Task to carry out:
Quote all lines below exactly. Images stay out.

»»

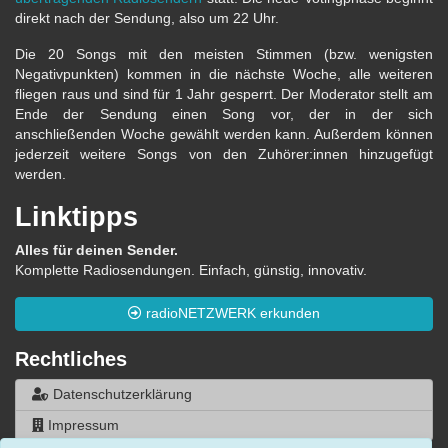
direkt nach der Sendung, also um 22 Uhr.
Die 20 Songs mit den meisten Stimmen (bzw. wenigsten
Negativpunkten) kommen in die nächste Woche, alle weiteren
fliegen raus und sind für 1 Jahr gesperrt. Der Moderator stellt am
Ende der Sendung einen Song vor, der in der sich
anschließenden Woche gewählt werden kann. Außerdem können
jederzeit weitere Songs von den Zuhörer:innen hinzugefügt
werden.
Linktipps
Alles für deinen Sender.
Komplette Radiosendungen. Einfach, günstig, innovativ.
radioNETZWERK erkunden
Rechtliches
Datenschutzerklärung
Impressum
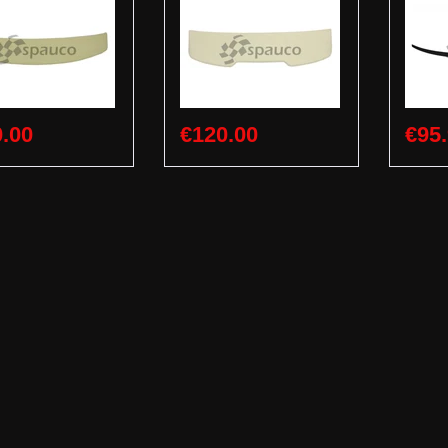
.00
€120.00
€95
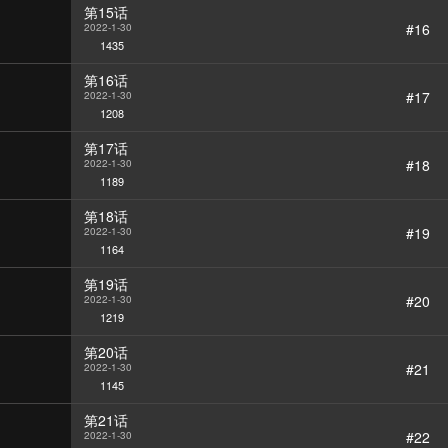
第15话
#16
2022-1-30
1435
第16话
#17
2022-1-30
1208
第17话
#18
2022-1-30
1189
第18话
#19
2022-1-30
1164
第19话
#20
2022-1-30
1219
第20话
#21
2022-1-30
1145
第21话
#22
2022-1-30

««

Solution:
direkt nach der Sendung, also um 22 Uhr.
Die 20 Songs mit den meisten Stimmen (bzw. wenigsten
Negativpunkten) kommen in die nächste Woche, alle weiteren
fliegen raus und sind für 1 Jahr gesperrt. Der Moderator stellt am
Ende der Sendung einen Song vor, der in der sich
anschließenden Woche gewählt werden kann. Außerdem können
jederzeit weitere Songs von den Zuhörer:innen hinzugefügt
werden.
Linktipps
Alles für deinen Sender.
Komplette Radiosendungen. Einfach, günstig, innovativ.
radioNETZWERK erkunden
Rechtliches
Datenschutzerklärung
Impressum
.00
€120.00
€95
第15话
#16
2022-1-30
1435
第16话
#17
2022-1-30
1208
第17话
#18
2022-1-30
1189
第18话
#19
2022-1-30
1164
第19话
#20
2022-1-30
1219
第20话
#21
2022-1-30
1145
第21话
#22
2022-1-30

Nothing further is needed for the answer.